Problem to solve
Going from the top of the listing below to the line that holds "Actualizado el", reproduce each line exactly; no pictures.

-------- Dataset records --------

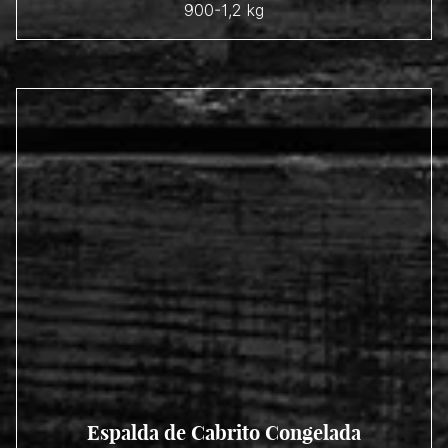
900-1,2 kg
Espalda de Cabrito Congelada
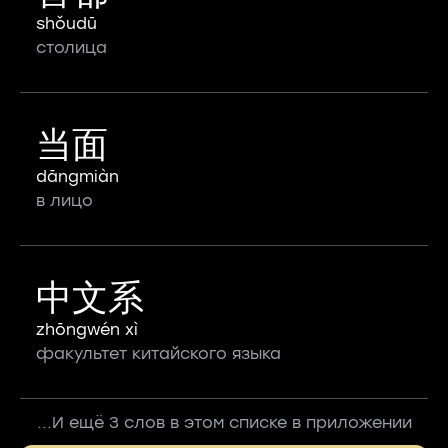
shǒudū
столица
当面
dāngmiàn
в лицо
中文系
zhōngwén xì
факультет китайского языка
...И ещё 3 слов в этом списке в приложении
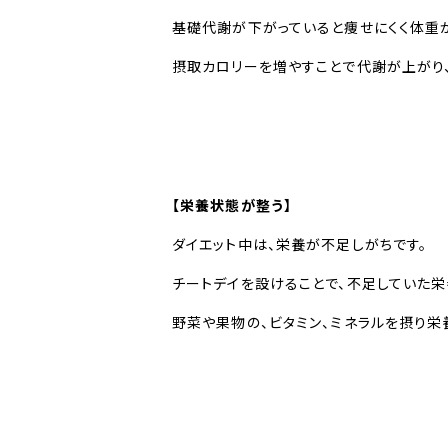
基礎代謝が下がっていると痩せにくく体重が
摂取カロリーを増やすことで代謝が上がり、
【栄養状態が整う】
ダイエット中は、栄養が不足しがちです。
チートデイを設けることで、不足していた栄
野菜や果物の、ビタミン、ミネラルを摂り栄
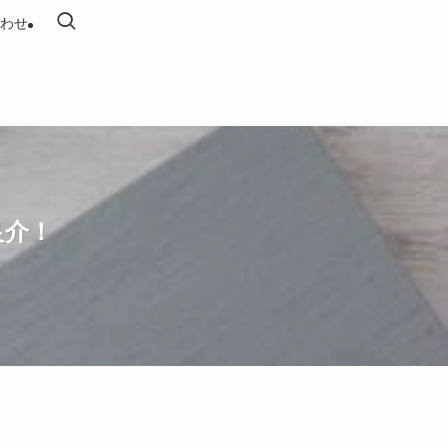
わせ
良介！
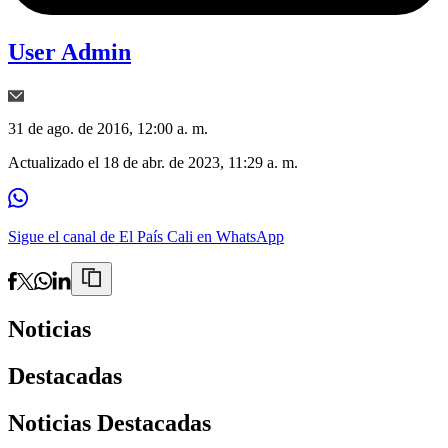
User Admin
31 de ago. de 2016, 12:00 a. m.
Actualizado el
18 de abr. de 2023, 11:29 a. m.
Sigue el canal de El País Cali en WhatsApp
Noticias
Destacadas
Noticias Destacadas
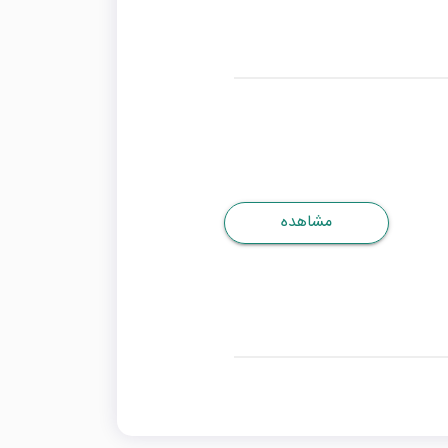
مشاهده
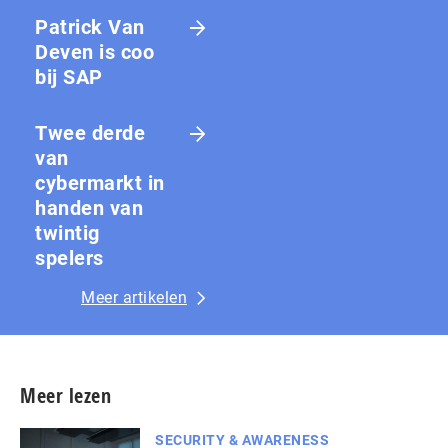
Patrick Van
Deven is coo
bij SAP
Twee derde
van
cybermarkt in
handen van
twintig
spelers
Meer artikelen
Meer lezen
SECURITY & AWARENESS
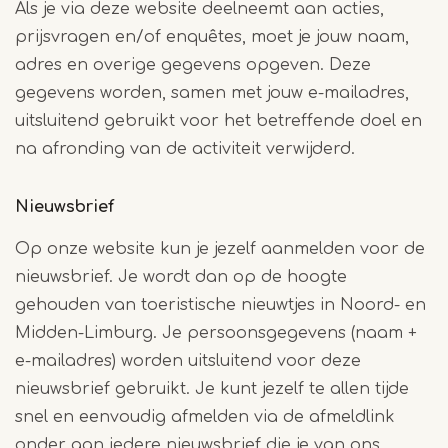
Als je via deze website deelneemt aan acties,
prijsvragen en/of enquêtes, moet je jouw naam,
adres en overige gegevens opgeven. Deze
gegevens worden, samen met jouw e-mailadres,
uitsluitend gebruikt voor het betreffende doel en
na afronding van de activiteit verwijderd.
Nieuwsbrief
Op onze website kun je jezelf aanmelden voor de
nieuwsbrief. Je wordt dan op de hoogte
gehouden van toeristische nieuwtjes in Noord- en
Midden-Limburg. Je persoonsgegevens (naam +
e-mailadres) worden uitsluitend voor deze
nieuwsbrief gebruikt. Je kunt jezelf te allen tijde
snel en eenvoudig afmelden via de afmeldlink
onder aan iedere nieuwsbrief die je van ons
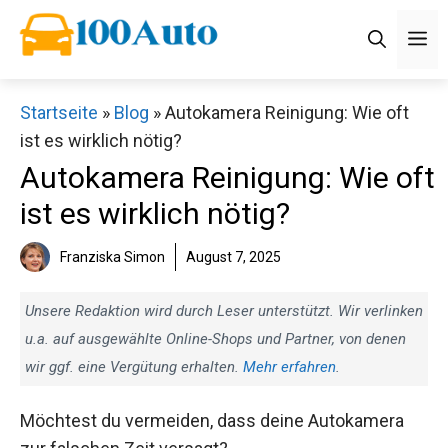
Zum
M
Inhalt
springen
Startseite
»
Blog
»
Autokamera Reinigung: Wie oft
ist es wirklich nötig?
Autokamera Reinigung: Wie oft
ist es wirklich nötig?
Franziska Simon
August 7, 2025
Unsere Redaktion wird durch Leser unterstützt. Wir verlinken
u.a. auf ausgewählte Online-Shops und Partner, von denen
wir ggf. eine Vergütung erhalten.
Mehr erfahren
.
Möchtest du vermeiden, dass deine Autokamera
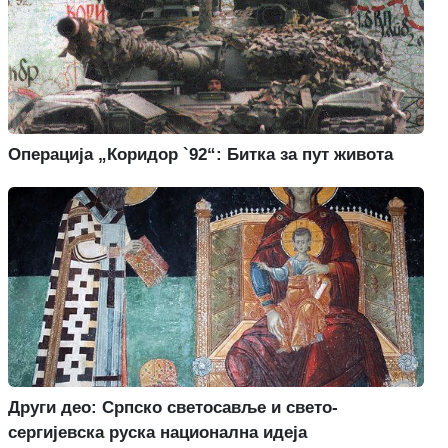
Операција „Коридор `92“: Битка за пут живота
Други део: Српско светосавље и свето-
сергијевска руска национална идеја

--------

Answer
900-1,2 kg
Espalda de Cabrito Congelada
shǒudū
столица
当面
dāngmiàn
в лицо
中文系
zhōngwén xì
факультет китайского языка
...И ещё 3 слов в этом списке в приложении
基礎代謝が下がっていると痩せにくく体重が
摂取カロリーを増やすことで代謝が上がり、
【栄養状態が整う】
ダイエット中は、栄養が不足しがちです。
チートデイを設けることで、不足していた栄
野菜や果物の、ビタミン、ミネラルを摂り栄
わせ
良介！
User Admin
31 de ago. de 2016, 12:00 a. m.
Actualizado el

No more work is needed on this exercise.